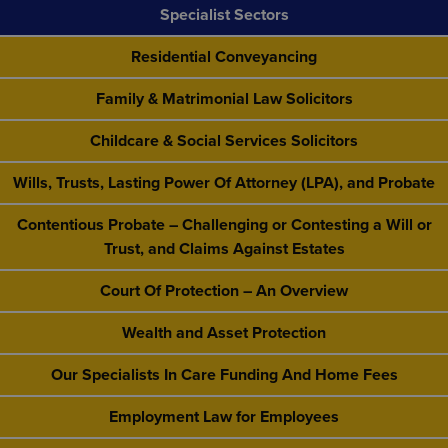
Specialist Sectors
Residential Conveyancing
Family & Matrimonial Law Solicitors
Childcare & Social Services Solicitors
Wills, Trusts, Lasting Power Of Attorney (LPA), and Probate
Contentious Probate – Challenging or Contesting a Will or
Trust, and Claims Against Estates
Court Of Protection – An Overview
Wealth and Asset Protection
Our Specialists In Care Funding And Home Fees
Employment Law for Employees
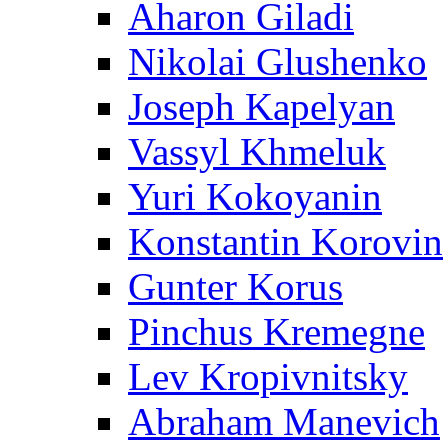
Aharon Giladi
Nikolai Glushenko
Joseph Kapelyan
Vassyl Khmeluk
Yuri Kokoyanin
Konstantin Korovin
Gunter Korus
Pinchus Kremegne
Lev Kropivnitsky
Abraham Manevich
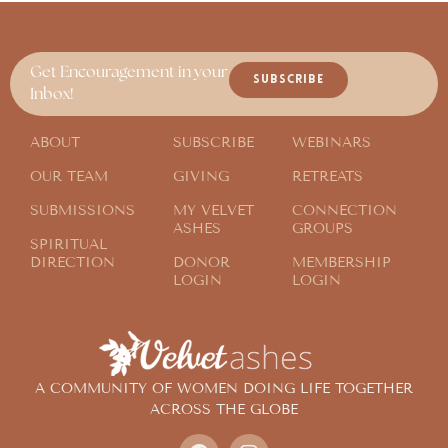
Get Encouragement in your
SUBSCRIBE
Inbox!
ABOUT
SUBSCRIBE
WEBINARS
OUR TEAM
GIVING
RETREATS
SUBMISSIONS
MY VELVET
CONNECTION
ASHES
GROUPS
SPIRITUAL
DIRECTION
DONOR
MEMBERSHIP
LOGIN
LOGIN
A COMMUNITY OF WOMEN DOING LIFE TOGETHER
ACROSS THE GLOBE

Task item: Where the word "Protection" occurs in a line of the records, copy that line.

Response area:
Court Of Protection – An Overview
Wealth and Asset Protection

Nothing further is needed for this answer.